More than 60 percent of children with a mother and father who both sleepwalk will develop the condition as well, according to a new study published in the journal JAMA Pediatrics.
Sleepwalking is a common childhood sleep disorder that usually resolves itself by the teen years, although it can continue or appear in adulthood. Sleep terrors are another sleep disorder common in childhood and is characterized by fear, screaming, and a prolonged period of inconsolability.
The two disorders, known as parasomnias, share many of the same traits and usually occur during slow-wave sleep, according to background information in the study.
“These findings point to a strong genetic influence on sleepwalking and, to a lesser degree, sleep terrors. This effect may occur through polymorphisms in the genes involved in slow-wave sleep generation or sleep depth.
“Parents who have been sleepwalkers in the past, particularly in cases where both parents have been sleepwalkers, can expect their children to sleepwalk and thus should prepare adequately,” writes Jacques Montplaisir, M.D., Ph.D., of the Hopital du Sacre-Coeur de Montreal, and co-authors.
For the study, the researchers looked at sleep data from a group of 1,940 children. Sleep terrors and sleepwalking, including parental sleepwalking, were assessed through questionnaires.
The researchers looked for the following: the prevalence of sleepwalking and sleep terrors during childhood; any link between early sleep terrors and sleepwalking later in childhood; and the degree of association between parental history of sleepwalking and the presence of sleepwalking and sleep terrors in children.

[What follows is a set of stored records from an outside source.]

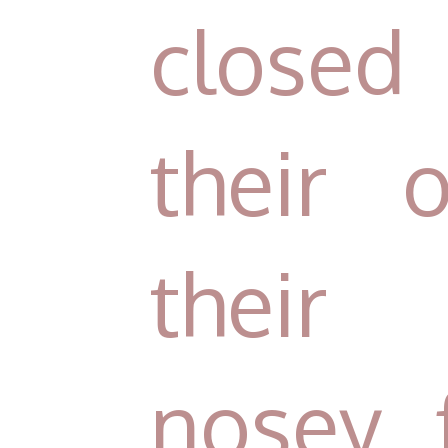
closed
their
their 
nosey f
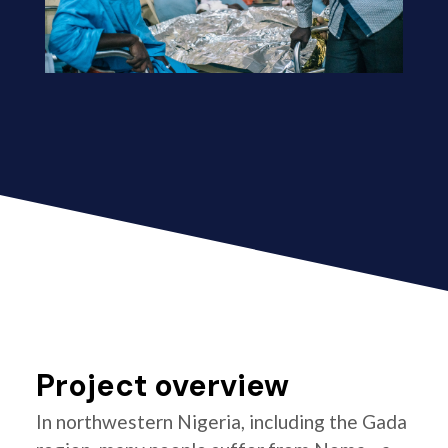
Project overview
In northwestern Nigeria, including the Gada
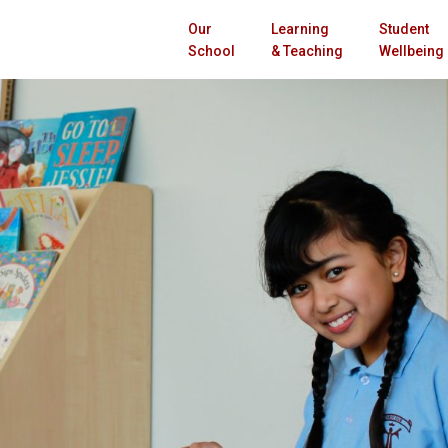
Our
Learning
Student
School
& Teaching
Wellbeing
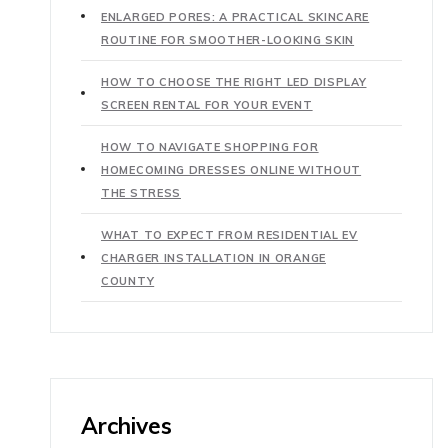
ENLARGED PORES: A PRACTICAL SKINCARE
ROUTINE FOR SMOOTHER-LOOKING SKIN
HOW TO CHOOSE THE RIGHT LED DISPLAY
SCREEN RENTAL FOR YOUR EVENT
HOW TO NAVIGATE SHOPPING FOR
HOMECOMING DRESSES ONLINE WITHOUT
THE STRESS
WHAT TO EXPECT FROM RESIDENTIAL EV
CHARGER INSTALLATION IN ORANGE
COUNTY
Archives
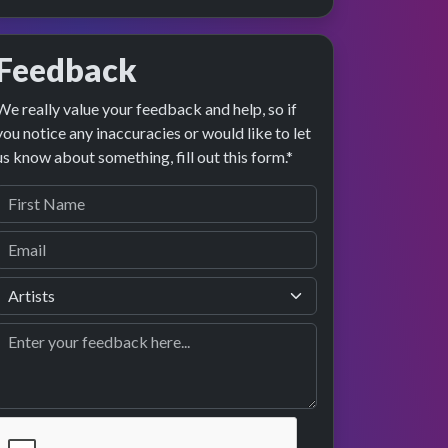
Feedback
We really value your feedback and help, so if
you notice any inaccuracies or would like to let
us know about something, fill out this form.*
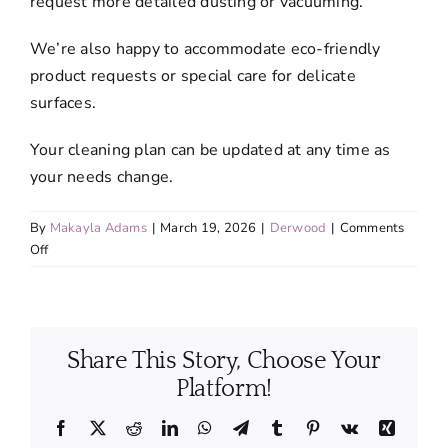
request more detailed dusting or vacuuming.
We’re also happy to accommodate eco-friendly
product requests or special care for delicate
surfaces.
Your cleaning plan can be updated at any time as
your needs change.
By
Makayla Adams
|
March 19, 2026
|
Derwood
|
Comments
on
Off
Can
I
customize
my
Share This Story, Choose Your
cleaning
service?
Platform!
Facebook
X
Reddit
LinkedIn
WhatsApp
Telegram
Tumblr
Pinterest
Vk
Xing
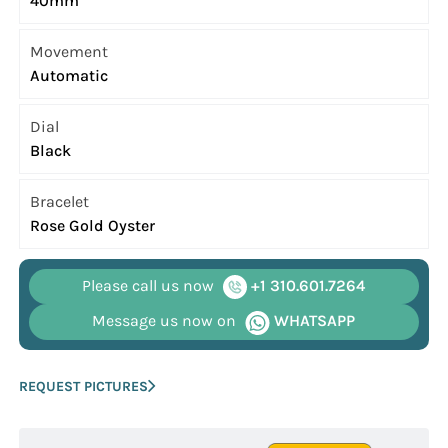
40mm
Movement
Automatic
Dial
Black
Bracelet
Rose Gold Oyster
Please call us now
+1 310.601.7264
Message us now on
WHATSAPP
REQUEST PICTURES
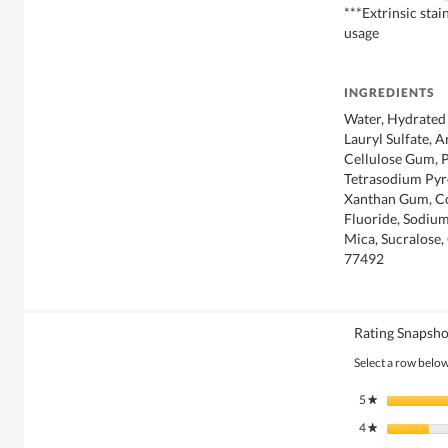
***Extrinsic sta
usage
INGREDIENTS
Water, Hydrated 
Lauryl Sulfate, A
Cellulose Gum, P
Tetrasodium Pyr
Xanthan Gum, C
Fluoride, Sodium
Mica, Sucralose,
77492
Rating Snapsho
Select a row below 
5
stars
★
4
stars
★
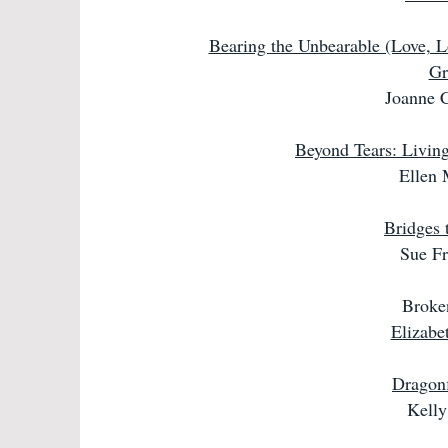
Bearing the Unbearable (Love, L
Gr
Joanne C
Beyond Tears: Living
Ellen 
Bridges 
Sue Fr
Broke
Elizabe
Dragonf
Kell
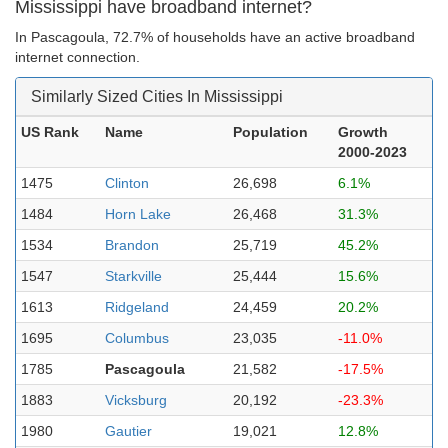
Mississippi have broadband internet?
In Pascagoula, 72.7% of households have an active broadband
internet connection.
Similarly Sized Cities In Mississippi
US Rank
Name
Population
Growth
2000-2023
1475
Clinton
26,698
6.1%
1484
Horn Lake
26,468
31.3%
1534
Brandon
25,719
45.2%
1547
Starkville
25,444
15.6%
1613
Ridgeland
24,459
20.2%
1695
Columbus
23,035
-11.0%
1785
Pascagoula
21,582
-17.5%
1883
Vicksburg
20,192
-23.3%
1980
Gautier
19,021
12.8%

The findings showed an overall childhood prevalence of sleep terrors (ages one and a half to 13 years) of 56.2 percent. There was a high prevalence of sleep terrors (34.4 percent) at one and a half years of age but that prevalence decreased to 5.3 percent at age 13.
The overall childhood prevalence of sleepwalking (ages two and a half to 13 years) was 29.1 percent. Sleepwalking was fairly rare during the preschool years but the prevalence increased steadily to 13.4 percent by age 10 years.
Children who had sleep terrors during early childhood (one and a half to three and a half years) were more likely to develop sleepwalking later in childhood at age five years or older than children who did not experience sleep terrors in early childhood (34.4 percent vs. 21.7 percent).
Children’s odds of sleepwalking rose along with the sleepwalking history of their parents. Children who had one sleepwalking parent had three times the odds of becoming a sleepwalker compared with those without sleepwalking parents; and children whose parents both had a history of sleepwalking had seven times the odds of becoming a sleepwalker.
Overall the prevalence of sleepwalking was as follows: 22.5 percent of children without a parental history of sleepwalking developed sleepwalking; 47.4 percent of children with one parent who was a sleepwalker developed sleepwalking; and 61.5 percent of children developed sleepwalking when both parents were sleepwalkers.